Imperialism in the Anthropocene

John Bellamy Foster, Hannah Holleman and Brett Clark

O
n 21 May 2019, the Anthropocene Working Group, established by the Subcommision on Quaternary Stratigraphy of the International Commission on Stratigraphy, voted by more than the necessary 60 percent to recognise the existence of the Anthropocene epoch in geological time, beginning around 1950. It defined this new “chronostratigraphic” epoch as “the period of Earth’s history during which humans have a decisive influence on the state, dynamics, and future of the Earth System.” Anthropogenic change, beginning in the mid–twentieth century, was designated as the principal force in the accelerated evolution of the entire Earth System. The Anthropocene WorkingGroup will proceed next to the designation of a specific “golden spike,” or stratigraphic location, standing for the Anthropocene in the geological record, with the aim of getting the new epoch officially adopted by the International Commission on Stratigraphy in the next several years.

A strong international scientific consensus is thus emerging with respect to the designation of the new geological epoch of the Anthropocene—a term often said to have been “coined” by Paul Crutzen and Eugene Stoermer in 2000, though it first appeared in English decades earlier in “The Anthropogenic System (Period)” in The Great Soviet Encyclopedia. The Anthropocene, in the scientific worldview, stands for both a quantitative and qualitative break with all previous geological epochs. Changes on a scale that can be seen as dividing major geological epochs, previously occurring over millions of years, are now taking place over decades or at most centuries due to human action. In this respect, the Anthropocene represents a sharp break from the relatively stable Holocene epoch of the last 11.000–12.000 years, the onset of which marked the end of the last ice age.

In the view of the Anthropocene Working Group and today’s Earth System scientists more generally, the advent of the Anthropocene epoch is the product of a Great Acceleration of economically driven change in the mid–twentieth century, associated with what is sometimes called by economists the “golden age” of capitalist growth after the Second World War. This led to the crossing of numerous planetary boundaries, generating various “anthropogenic rifts.
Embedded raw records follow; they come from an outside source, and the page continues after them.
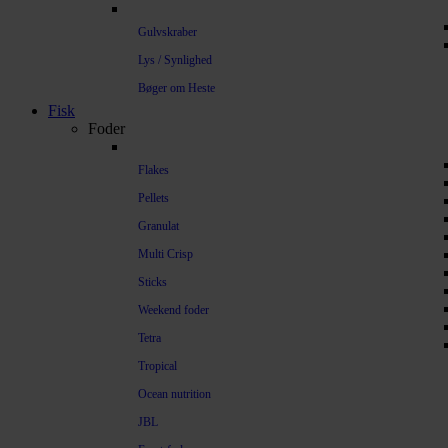
Gulvskraber
Lys / Synlighed
Bøger om Heste
Fisk
Foder
Flakes
Pellets
Granulat
Multi Crisp
Sticks
Weekend foder
Tetra
Tropical
Ocean nutrition
JBL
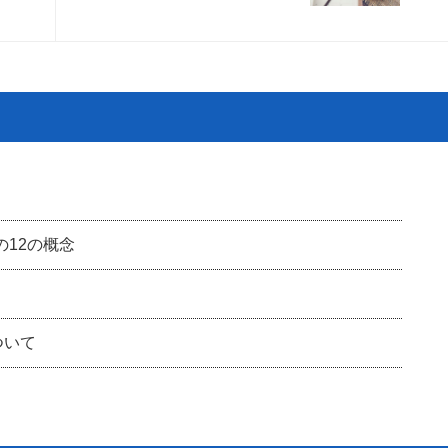
の12の概念
ついて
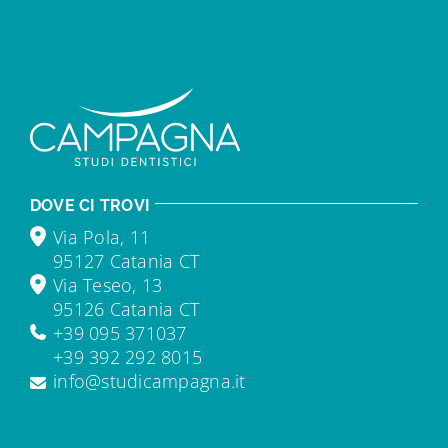
DOVE CI TROVI
Via Pola, 11
95127 Catania CT
Via Teseo, 13
95126 Catania CT
+39 095 371037
+39 392 292 8015
info@studicampagna.it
Today there can be no doubt about the main force behind this planetary emergency—the exponential growth of the capitalist world economy, particularly in the decades since the mid–twentieth century. Capital itself can be described as a social relation of self-expanding economic (commodity) value. Capitalism, or the system of capital accumulation based in class exploitation and conforming to laws of motion enforced by market competition, recognises no limits to its own self-expansion. There is no amount of profit, no amount of wealth, and no amount of consumption that is “enough” or “too much.” In this system, the planetary environment is not viewed as a place with inherent boundaries within which human beings must live, together with Earth’s other species, but rather as a realm to be exploited in a process of growing economic expansion in the interest of unlimited acquisitive gain, most of which ends up in the hands of a very few. Businesses, according to the inner logic of capital, must either grow or die—as must the system itself.

Capitalism thus promotes a “madness of economic reason” that can be seen as undermining the healthy human metabolic relation to the environment. The mere critique of capitalism as an abstract economic system, however, is insufficient in addressing today’s environmental problems. Rather, it is necessary also to examine the structure of accumulation on a world scale, coupled with the division of the world into competing nation-states. Our planetary problems cannot realistically be addressed without tackling the imperialist world system, or globalised capitalism, organised on the basis of classes and nation-states, and divided into center and periphery. Today, this necessarily raises the question of imperialism in the Anthropocene.